Pattern 2 — Track which player gets the most creature kills
Use MatchingCreatureTypeEliminatedEvent to credit individual players for kills.
kill_tracker_device := class(creative_device):
@editable
CreatureManager : creature_manager_device = creature_manager_device{}
@editable
ScoreManager : score_manager_device = score_manager_device{}
OnBegin<override>()<suspends> : void =
CreatureManager.MatchingCreatureTypeEliminatedEvent.Subscribe(OnCreatureKilled)
# The event sends the eliminating agent directly
OnCreatureKilled(Eliminator : agent) : void =
# Award 1 point to the player who made the kill
ScoreManager.SetScoreForAgent(Eliminator, ScoreManager.GetCurrentScore(Eliminator) + 1)
Pattern 3 — Enable a creature wave only when a button is pressed
Gate creature spawning behind a player interaction.
button_wave_starter := class(creative_device):
@editable
StartButton : button_device = button_device{}
@editable
CreatureManager : creature_manager_device = creature_manager_device{}
OnBegin<override>()<suspends> : void =
# Creatures are disabled until the player presses the button
CreatureManager.Disable()
StartButton.InteractedWithEvent.Subscribe(OnButtonPressed)
OnButtonPressed(Agent : agent) : void =
# Enable creatures and prevent re-pressing
CreatureManager.Enable()
StartButton.Disable()
Gotchas
1. One device per creature type — not one for all
creature_manager_device targets a single creature type set in its Details panel (Creature Type property). Calling Enable() or Disable() only affects that type.
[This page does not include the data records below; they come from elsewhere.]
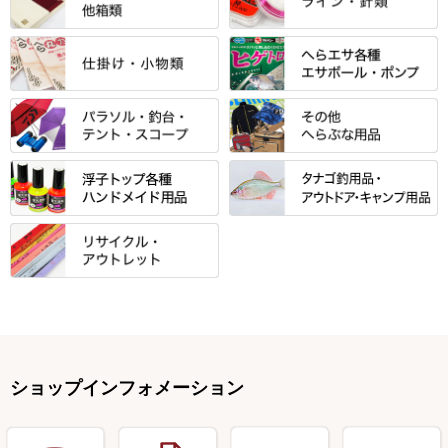
万力付お膳
ダイワ
当店オリジナル「勝俊」作
忠相・一志
エクセーヌ・スエードシリーズ
クワセ皿・コブ皿・角皿
がまかつ
すべて
すべて
光竹 製品
昴 ・TOMO
バッグ・小物ケース・ワッペン
浮子筒・浮子箱・ハリス箱・玉
サクラ・NISSIN・合成竿・他
金鯱 シリーズ
東レ・ラーヂ
ノ柄スタンド
松村作（万力）
りきや ・ 大祐
クッション・シート・スカー
すべて
すべて
光竹作 カーボン竿掛・玉ノ柄
浮子箱
サンライン ・ ダン
ト・エプロン
小物箱・うどん箱・うどん皿
松村作（先受・その他）
心也・士天・狂鬼
ウキ止めストッパー・糸・チュ
マルキュー 麩系
匠絆・かちどき・旋（めぐ
浮子立て・浮子筒
ラインシステム
保護ケース
ーブ
ハサミケース
る）・千望・千尋・悠月・その
すべて
すべて
万久作
伊吹 ・ SATTO
マルキュー その他
他
ハリスケース
鬼掛・MARUTO
アクリルシリーズ・アクセサリ
ウキゴム 遊動式
カウンター
パラソル
バック＆ロッドケース
岐山 製品
KEN∑HI【ケンシ】
ー
Gうどん本舗
竹 竿掛・玉柄
すべて
すべて
仕掛箱・小物箱
がまかつ
松葉仕掛用
針外し・糸ほどき
テント
クッション・シート
逍遥（しょうよう）
輝・阿修羅
野本うどん・その他
竿掛セット・玉ノ柄セット
浮子用素材
タナゴ釣用品
ハリスメジャー系
OWNER
スイベル関連・クッションゴム
スコープ＆MFC金物類
スノコ・イス・キャリーカート
正志作
至道 ・ さみだれ
すべて
Ｋブランド
アクセサリー
手作り用アイテム
焚火・キャンプ用品
VARIVAS・ルック＆ダクロン
オモリ類
釣台 GINKAKUシリーズ
藻刈り・フラシ
伊吹作（針外し）
クルージャン・超絶シリーズ
リサイクル カーボン竿
エサボール・計量カップ等
塗料・その他
アウトドア用品・その他
関連アイテム
オモリストッパー・軸
釣台 EXTRA（エクストラ）シ
カウンター・スケーラー
万力（高級品）
希粋・mighty（マイティー）
リサイクル 竹竿（～19,999円）
ポンプ絞り器・ポンプ類
ショップインフォメーション
リーズ
塗料用 筆
底取りアイテム
衣類・スカート・グローブ
万力（その他）
ナイター浮子・その他
リサイクル 竹竿（20,000円～）
うどん関連用品
釣台 王座シリーズ
装飾品
仕掛け巻き等
キャップ
玉網（高級品）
For multiple types, place multiple devices and wire each to a separate @editable field.
2. MatchingCreatureTypeEliminatedEvent sends agent, not ?agent
This event's signature is listenable(agent) — the handler receives a plain agent, not an optional ?agent. You do not need to unwrap it with if (A := Agent?). Contrast this with creature_placer_device.EliminatedEvent, which sends ?agent and does require unwrapping.
3. Disable() stops new spawns — it doesn't despawn existing creatures
Calling Disable() respects the Affected Creatures setting in the Details panel. If set to New Pawns Only, already-spawned creatures continue to roam. If you need to remove existing creatures, combine with a creature_placer_device or a separate despawn mechanism.
4. Enable() / Disable() are fire-and-forget — they have no <suspends> effect
Both methods return void synchronously. You can call them anywhere — inside a <suspends> coroutine or a plain event handler — without needing spawn{} or await.
5. The device must be placed in the level and wired via @editable
You cannot construct a creature_manager_device in code with creature_manager_device{} and expect it to control real creatures. The @editable field must be connected to an actual placed device in the UEFN Outliner, otherwise all method calls are no-ops on a default instance.